- _Working data_:
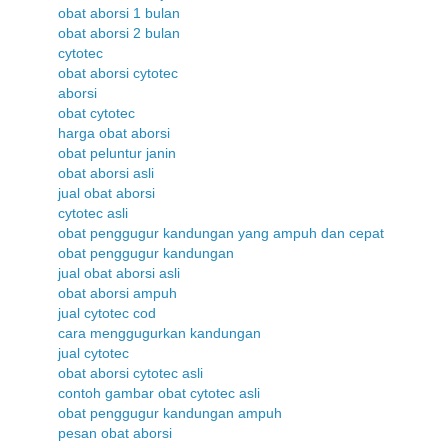
obat aborsi 1 bulan
obat aborsi 2 bulan
cytotec
obat aborsi cytotec
aborsi
obat cytotec
harga obat aborsi
obat peluntur janin
obat aborsi asli
jual obat aborsi
cytotec asli
obat penggugur kandungan yang ampuh dan cepat
obat penggugur kandungan
jual obat aborsi asli
obat aborsi ampuh
jual cytotec cod
cara menggugurkan kandungan
jual cytotec
obat aborsi cytotec asli
contoh gambar obat cytotec asli
obat penggugur kandungan ampuh
pesan obat aborsi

- _What is being asked_:
Within the entries above, find each line where "kandungan" appears; copy every one.

- _Task output_:
obat penggugur kandungan yang ampuh dan cepat
obat penggugur kandungan
cara menggugurkan kandungan
obat penggugur kandungan ampuh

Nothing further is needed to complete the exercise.